We are also highlighting the successful international program in this month’s issue. We now have 72 International Corresponding Societies and have had a steady progression of bidirectional joint meeting programs around the world as well as significant international attendance at and substantial expansion of our Annual Meeting global programming. The leadership of our Coordinator for International Affairs, J. Pablo Stolovitzky, MD; the International Advisory Board, chaired by Sady Selaimen da Costa, MD, MSc, PhD; and the International Steering Committee has spearheaded the escalating global collaboration and education that can lead to individual and systemic progress for all.
Our practice profile this month features one of our newest at-large Board of Directors members, Colonel LaKeisha R. Henry, MD. Dr. Henry’s long-term commitment to military service and progression to the rank of colonel is inspirational and brings to light the significant contributions that military clinical medicine and research have made both in general trauma and otolaryngic trauma care. Future Bulletin articles will feature a comprehensive look at the history of otolaryngology in the military and the numerous advances made possible through that experience.

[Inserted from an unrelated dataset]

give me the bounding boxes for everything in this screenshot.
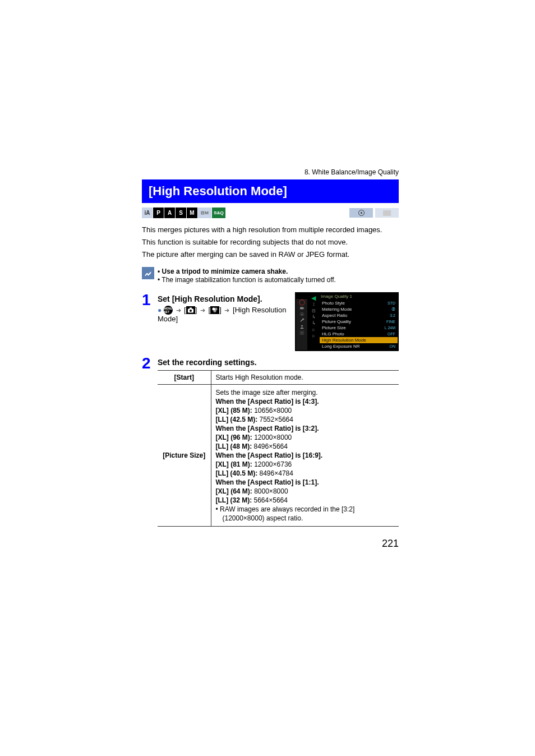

The Executive Director of the American Board of Otolaryngology – Head and Neck Surgery (ABOHNS), Brian Nussenbaum, MD, has given us a comprehensive update on the many activities that the ABOHNS has pursued on behalf of our members/diplomates and the entire specialty of otolaryngology, much of which is done in association with the Academy and Foundation.
The next several months will see some interesting and unpredictable activity specific to otolaryngology embedded in federal and state legislation that will potentially come to vote this year involving audiology and hearing issues as well as healthcare system changes. We will be sending out timely communications asking for your help in contacting your representatives as these issues arise and would appreciate your participation.